Author: Cable Green, Creative Commons, United States
The Guardian, October 6, 2020
World leaders met in in Nairobi today to celebrate universal access to education for all. The final free Android tablet and solar charger were ceremoniously handed to Amani Adoyo, a grade three student at Bangani Secondary School. The three-year-old “Global Open Education Access” project has surpassed all expectations by providing everyone with universal access to quality educational resources in local languages, customized by local teachers, schools, and universities.
World leaders decided in 2016 that the United Nations’ Sustainable Development Goals could not be solved by the less than 10% of the global population which held tertiary degrees. Global warming, clean water scarcity, high costs of clean energy technologies, and refugee crises required all minds to learn about and collectively solve these global challenges.
Author: Stephen Downes, Canada
This morning Dan Colman updated his master list (OpenCulture) of free and open courses offered by top universities, a list that now includes 1,200 courses and roughly 40,000 hours of audio and video instruction. (Colman, 2016) This is actually only a small percentage of the tens of thousands of learning resources available freely and openly on the internet.
To get a sense of the depth and breadth of free and open online learning resources, look at YouTube coverage of the Stirling Engine (also known as the external combustion engine). As of today, I count 154,000 results. (YouTube) These are not advertisements or spam—they are individual contributions, ranging from ‘Jim Tangeman’s wood fired Stirling engine powered tractor’ to ‘Homemade Stirling Watts Beam Engine, Hot Air Engine’ (“This is something I’ve been working on for five months,” says the author). (Knight, 2014)
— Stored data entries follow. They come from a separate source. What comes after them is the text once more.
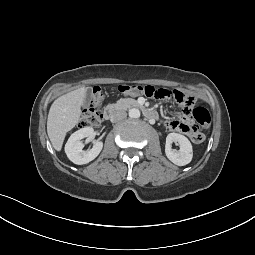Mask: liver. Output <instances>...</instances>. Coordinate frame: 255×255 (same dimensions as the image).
Listing matches in <instances>:
<instances>
[{"label": "liver", "instance_id": "liver-1", "mask_svg": "<svg viewBox=\"0 0 255 255\" xmlns=\"http://www.w3.org/2000/svg\"><path fill=\"white\" fill-rule=\"evenodd\" d=\"M85 88H79L57 98L50 107L47 133L55 150L61 151L66 133L78 123Z\"/></svg>", "mask_w": 255, "mask_h": 255}]
</instances>
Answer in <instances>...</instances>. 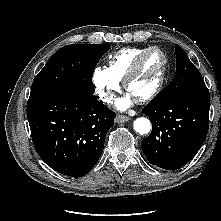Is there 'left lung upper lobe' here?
I'll use <instances>...</instances> for the list:
<instances>
[{
	"instance_id": "1",
	"label": "left lung upper lobe",
	"mask_w": 221,
	"mask_h": 221,
	"mask_svg": "<svg viewBox=\"0 0 221 221\" xmlns=\"http://www.w3.org/2000/svg\"><path fill=\"white\" fill-rule=\"evenodd\" d=\"M176 73L173 80L152 100L159 101L185 95L209 96L204 80L185 52L175 45Z\"/></svg>"
}]
</instances>
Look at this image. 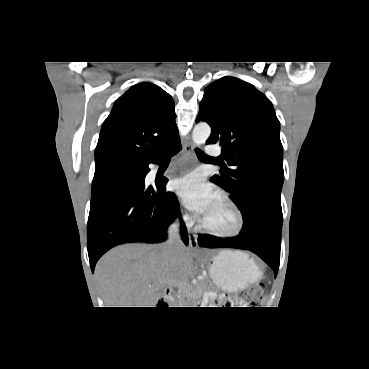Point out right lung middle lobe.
I'll return each instance as SVG.
<instances>
[{
    "label": "right lung middle lobe",
    "instance_id": "right-lung-middle-lobe-1",
    "mask_svg": "<svg viewBox=\"0 0 369 369\" xmlns=\"http://www.w3.org/2000/svg\"><path fill=\"white\" fill-rule=\"evenodd\" d=\"M131 162H107L95 165V174L92 182V188L96 187L103 180L115 172L127 167Z\"/></svg>",
    "mask_w": 369,
    "mask_h": 369
}]
</instances>
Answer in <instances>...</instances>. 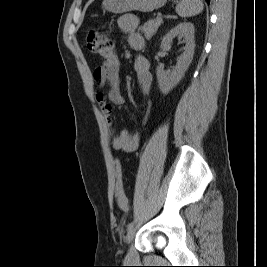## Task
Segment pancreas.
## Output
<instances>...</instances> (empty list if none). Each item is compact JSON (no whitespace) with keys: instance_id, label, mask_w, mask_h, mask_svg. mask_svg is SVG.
Here are the masks:
<instances>
[{"instance_id":"pancreas-1","label":"pancreas","mask_w":267,"mask_h":267,"mask_svg":"<svg viewBox=\"0 0 267 267\" xmlns=\"http://www.w3.org/2000/svg\"><path fill=\"white\" fill-rule=\"evenodd\" d=\"M162 24V20H149L142 27L141 31L144 33V36L147 40L151 39V37L157 32L159 26Z\"/></svg>"}]
</instances>
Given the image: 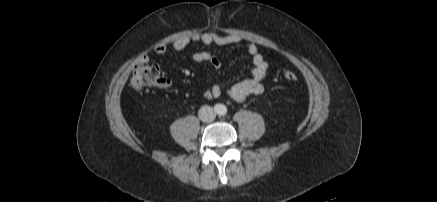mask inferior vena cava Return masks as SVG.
Instances as JSON below:
<instances>
[{
  "instance_id": "obj_1",
  "label": "inferior vena cava",
  "mask_w": 437,
  "mask_h": 202,
  "mask_svg": "<svg viewBox=\"0 0 437 202\" xmlns=\"http://www.w3.org/2000/svg\"><path fill=\"white\" fill-rule=\"evenodd\" d=\"M199 119L203 122H211L215 119V112L210 106H202L198 112Z\"/></svg>"
}]
</instances>
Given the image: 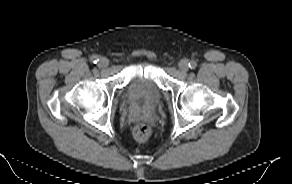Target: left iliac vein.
<instances>
[{
  "mask_svg": "<svg viewBox=\"0 0 292 184\" xmlns=\"http://www.w3.org/2000/svg\"><path fill=\"white\" fill-rule=\"evenodd\" d=\"M178 67L181 72L183 73L187 72L189 68L188 60L187 59L180 60V62L178 63Z\"/></svg>",
  "mask_w": 292,
  "mask_h": 184,
  "instance_id": "1",
  "label": "left iliac vein"
}]
</instances>
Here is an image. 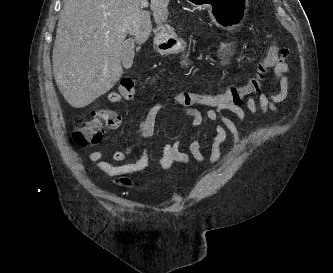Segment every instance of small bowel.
I'll return each instance as SVG.
<instances>
[{
    "instance_id": "small-bowel-1",
    "label": "small bowel",
    "mask_w": 333,
    "mask_h": 273,
    "mask_svg": "<svg viewBox=\"0 0 333 273\" xmlns=\"http://www.w3.org/2000/svg\"><path fill=\"white\" fill-rule=\"evenodd\" d=\"M276 55L278 61L274 63L273 73L274 80L273 86L277 91H269L267 93L261 92L257 98L245 97L246 103L242 105L241 109H206L204 112L195 108L184 109L183 104L176 102L180 105V113L185 116L194 125H200L204 117L215 122V136L210 146V156L207 159L200 151V140L194 139L189 145V152H184L180 149V140L182 134L169 139L163 146L162 158L160 164L161 172H166L173 162H178L187 168L192 166V160L201 166H213L220 157V145L226 140L227 135L232 137L231 153H234L240 143V133L237 124L226 115V111L231 112L238 120L239 123L244 124L246 120V111L252 115L261 113L264 116L269 114H280L279 104L283 103L288 96L291 82L287 77L289 67L286 62L288 57V50L285 48H278ZM207 94V93H197ZM219 94H229L227 90ZM111 103L131 102V95H119L117 92H112L108 96ZM169 108V103L158 102L147 109L146 115L139 122V132L143 139L149 140L154 135V128L156 120L160 114ZM120 120L111 126V129H118L120 127ZM132 148L124 150H117L112 153V160L114 162H122L132 154ZM104 152L101 150H94L88 155V159L92 162H97L98 167L107 174L116 177L117 181L128 185V179L124 178L125 175L141 173L149 163V149L145 147L140 157L130 163L114 164L104 159Z\"/></svg>"
}]
</instances>
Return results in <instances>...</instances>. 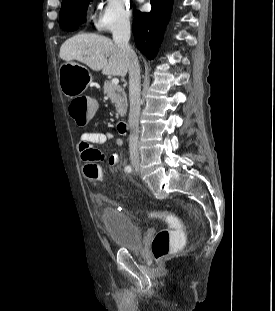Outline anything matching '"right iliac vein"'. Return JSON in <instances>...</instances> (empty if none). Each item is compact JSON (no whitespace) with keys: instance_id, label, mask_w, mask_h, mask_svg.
Here are the masks:
<instances>
[{"instance_id":"obj_1","label":"right iliac vein","mask_w":275,"mask_h":311,"mask_svg":"<svg viewBox=\"0 0 275 311\" xmlns=\"http://www.w3.org/2000/svg\"><path fill=\"white\" fill-rule=\"evenodd\" d=\"M132 164L135 165V166H138V164H139V159H138V158H134V159L132 160Z\"/></svg>"}]
</instances>
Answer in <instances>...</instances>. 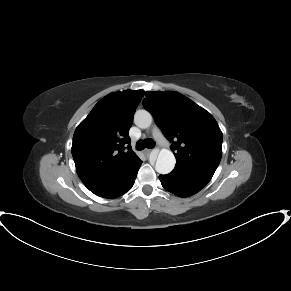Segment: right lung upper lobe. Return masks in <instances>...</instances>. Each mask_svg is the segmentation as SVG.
I'll use <instances>...</instances> for the list:
<instances>
[{"instance_id":"1","label":"right lung upper lobe","mask_w":291,"mask_h":291,"mask_svg":"<svg viewBox=\"0 0 291 291\" xmlns=\"http://www.w3.org/2000/svg\"><path fill=\"white\" fill-rule=\"evenodd\" d=\"M143 96V90L110 93L76 128L71 151L77 174L90 191L116 185L140 161L129 129Z\"/></svg>"}]
</instances>
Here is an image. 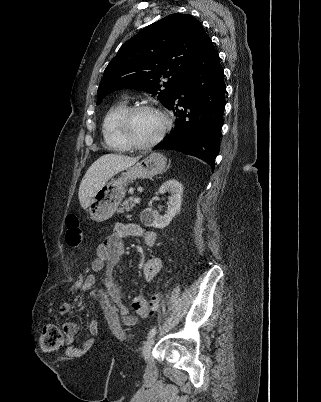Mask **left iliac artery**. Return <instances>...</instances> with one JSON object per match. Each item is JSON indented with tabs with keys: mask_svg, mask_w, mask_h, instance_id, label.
<instances>
[{
	"mask_svg": "<svg viewBox=\"0 0 321 402\" xmlns=\"http://www.w3.org/2000/svg\"><path fill=\"white\" fill-rule=\"evenodd\" d=\"M155 333H156V329H155V328H152V329L150 330L149 334H148V339L152 338V337L155 335Z\"/></svg>",
	"mask_w": 321,
	"mask_h": 402,
	"instance_id": "obj_1",
	"label": "left iliac artery"
}]
</instances>
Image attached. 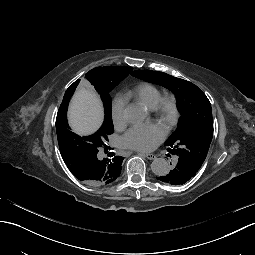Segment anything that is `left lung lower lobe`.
<instances>
[{"instance_id": "left-lung-lower-lobe-1", "label": "left lung lower lobe", "mask_w": 255, "mask_h": 255, "mask_svg": "<svg viewBox=\"0 0 255 255\" xmlns=\"http://www.w3.org/2000/svg\"><path fill=\"white\" fill-rule=\"evenodd\" d=\"M192 178H196V173H193V168L181 161L175 162L172 166V170H170L166 176L162 174L157 176V179L163 183L177 184L180 187L187 186Z\"/></svg>"}]
</instances>
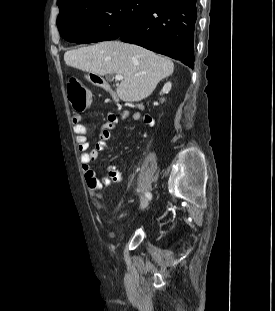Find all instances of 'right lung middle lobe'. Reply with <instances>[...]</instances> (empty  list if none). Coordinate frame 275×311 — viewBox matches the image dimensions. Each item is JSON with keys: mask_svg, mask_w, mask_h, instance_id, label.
Returning <instances> with one entry per match:
<instances>
[{"mask_svg": "<svg viewBox=\"0 0 275 311\" xmlns=\"http://www.w3.org/2000/svg\"><path fill=\"white\" fill-rule=\"evenodd\" d=\"M159 0H70L59 5L57 26L70 42L116 39L139 14Z\"/></svg>", "mask_w": 275, "mask_h": 311, "instance_id": "right-lung-middle-lobe-1", "label": "right lung middle lobe"}]
</instances>
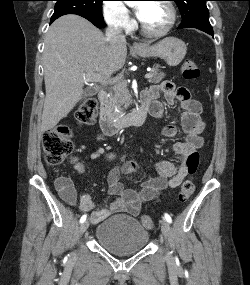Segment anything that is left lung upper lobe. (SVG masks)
Listing matches in <instances>:
<instances>
[{
    "mask_svg": "<svg viewBox=\"0 0 250 285\" xmlns=\"http://www.w3.org/2000/svg\"><path fill=\"white\" fill-rule=\"evenodd\" d=\"M177 4L182 22L178 29L182 28H204L212 29L209 22V12L206 6L208 0H173Z\"/></svg>",
    "mask_w": 250,
    "mask_h": 285,
    "instance_id": "1",
    "label": "left lung upper lobe"
}]
</instances>
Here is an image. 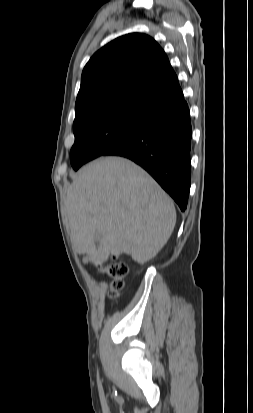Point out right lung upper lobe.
Instances as JSON below:
<instances>
[{
	"label": "right lung upper lobe",
	"mask_w": 253,
	"mask_h": 413,
	"mask_svg": "<svg viewBox=\"0 0 253 413\" xmlns=\"http://www.w3.org/2000/svg\"><path fill=\"white\" fill-rule=\"evenodd\" d=\"M183 101L177 76L163 49L150 36L131 33L102 47L84 67L75 119L111 107L152 114Z\"/></svg>",
	"instance_id": "1"
}]
</instances>
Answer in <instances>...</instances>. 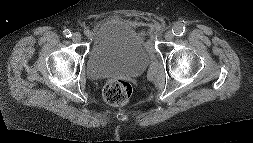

Author: Andy Lane, The Open University, United Kingdom
Looking back from our position now in 2036, it should have been more obvious to us 20 years ago. Open education was beginning to make its mark, being referred to in several UN-sponsored declarations and underpinning the Sustainable Development Goals (SDG). Improving access to education for everyone and reducing the cost of that access were worthy aims, but as with so many things, to paraphrase Bill Clinton, “It’s the economics, stupid.” Access to open educational resources is nearly universal and does provide a basic opportunity for all. For many, it also provides an opportunity where there was little or no such opportunity before. But this limited benefit for the many has been outweighed by the greater benefit to the few, the economically and educationally privileged. So how did this happen?